Kam es zu Eskalationen?
Kühn: Es gab persönliche Beleidigungen. Das Schlimmste war, dass mir jemand gewünscht hat, dass ich und meine Kinder schwerste Erkrankungen bekommen. Mit Herrn Schiffmann hatte ich nur einmal telefonischen Kontakt. Das war ein sachliches Gespräch.
Haben wir die möglichen Folgen einer Impfung zu klein geredet? Auch wir mussten über Fälle berichten, in denen es zu Impfreaktionen gekommen ist.

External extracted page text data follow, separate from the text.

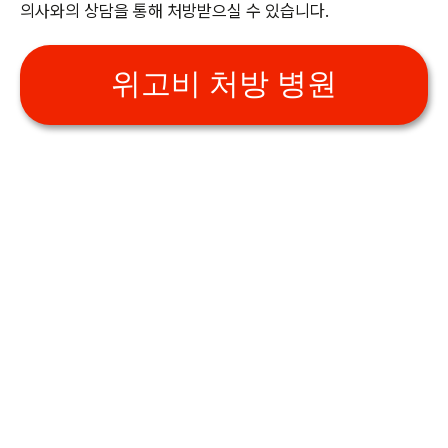
의사와의 상담을 통해 처방받으실 수 있습니다.
위고비 처방 병원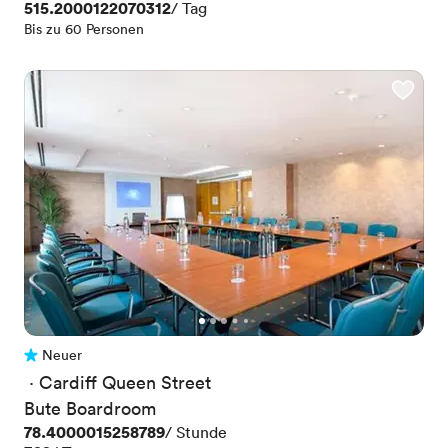
Preis
515.2000122070312
/ Tag
Bis zu 60 Personen
Neuer
Noch keine Bewertungen
 · 
Cardiff Queen Street
Bute Boardroom
Preis
78.4000015258789
/ Stunde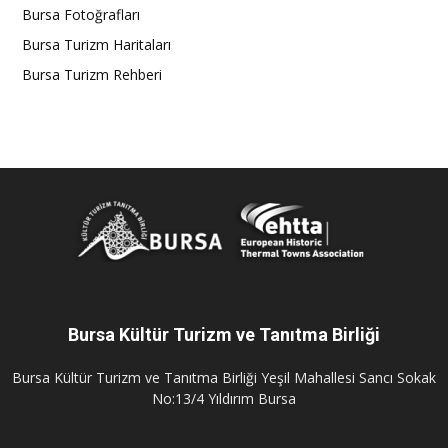
Bursa Fotoğrafları
Bursa Turizm Haritaları
Bursa Turizm Rehberi
Bursa Kültür Turizm ve Tanıtma Birliği
Bursa Kültür Turizm ve Tanıtma Birliği Yeşil Mahallesi Sancı Sokak
No:13/4 Yıldırım Bursa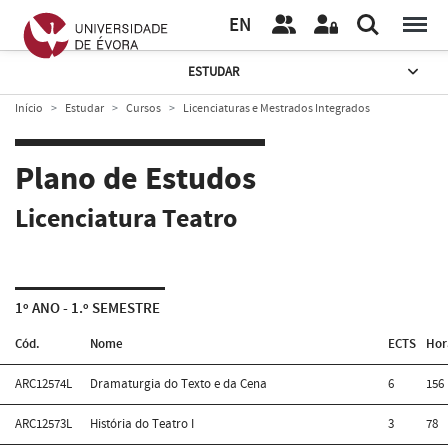
EN
ESTUDAR
Início
Estudar
Cursos
Licenciaturas e Mestrados Integrados
Plano de Estudos
Licenciatura Teatro
1º ANO - 1.º SEMESTRE
Cód.
Nome
ECTS
Hor
ARC12574L
Dramaturgia do Texto e da Cena
6
156
ARC12573L
História do Teatro I
3
78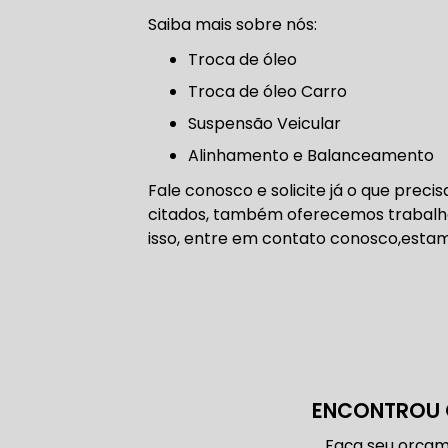
CORREIA 
Saiba mais sobre nós:
troca de óleo
Troca de óleo Carro
CORREIA 
Suspensão Veicular
Alinhamento e Balanceamento
Fale conosco e solicite já o que preci
citados, também oferecemos trabalhos
DIREÇÃO 
isso, entre em contato conosco,estam
DIREÇÃO H
DIREÇÃO H
MANUTENÇ
ENCONTROU 
Faça seu orçam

Kühn: Ich habe das nie so wahrgenommen, dass wir gesagt haben, die Impfungen haben keine Nebenwirkungen. Wir hätten medizinisch besser kommunizieren müssen, dass die Corona-Impfung zu den Impfungen mit vergleichsweise wenigen Risiken gehört. Auch eine Influenza-Impfung hat Risiken und Nebenwirkungen, aber eben nicht so stark wie eine Tollwut-Impfung. Viele Folgen sind erst in der großen Zahl der Anwendung bekannt geworden. Man hat erst in der breiten Anwendung festgestellt, dass manche der Impfstoffe bei bestimmten Personengruppen ein höheres Risiko für bestimmte Nebenwirkungen haben, die für die Betroffenen sehr ernst sind und dass man für diese Personengruppen diese Impfstoffe nicht mehr empfehlen sollte. Man muss aber auch sagen, dass wir in sehr kurzer Zeit sehr viele Menschen geimpft haben. Das heißt, dass sich auch sehr seltene Nebenwirkungen zeigen konnten. Ein ähnliches Phänomen haben wir jetzt mit Long Covid. Das sehen wir nach Infektionen und - deutlich seltener - aber auch nach Impfungen. Ein solches Fatigue-Syndrom gibt es auch nach anderen viralen Erkrankungen. Wir hatten nur in den letzten Jahrzehnten keine ähnlich große Erkrankungswelle. Aber ja: Wir hatten auch einen Mitarbeiter, der nach einer Impfung eine Herzmuskelentzündung bekommen hat.
Gibt es ein persönliches Fazit der Pandemie?
Kühn: Eine grundsätzliche Kritik, die ich üben würde, wäre meine Ernüchterung darüber, wie wenig solidarisch unsere Gesellschaft tatsächlich in vielen Bereichen ist.